_MATERIAL SHOWN_
------------------------------------------------
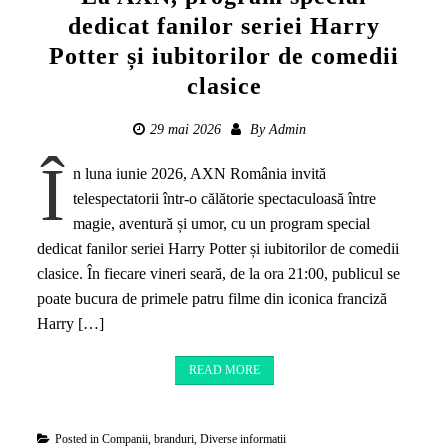
dedicat fanilor seriei Harry
Potter și iubitorilor de comedii
clasice
29 mai 2026
By
Admin
Î
n luna iunie 2026, AXN România invită
telespectatorii într-o călătorie spectaculoasă între
magie, aventură și umor, cu un program special
dedicat fanilor seriei Harry Potter și iubitorilor de comedii
clasice. În fiecare vineri seară, de la ora 21:00, publicul se
poate bucura de primele patru filme din iconica franciză
Harry […]
READ MORE
Posted in
Companii, branduri
,
Diverse informatii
------------------------------------------------
_BRIEF_
Reproduce every line from the preceding data in which the word "seriei" can be found.

_WRITTEN SOLUTION_
dedicat fanilor seriei Harry
dedicat fanilor seriei Harry Potter și iubitorilor de comedii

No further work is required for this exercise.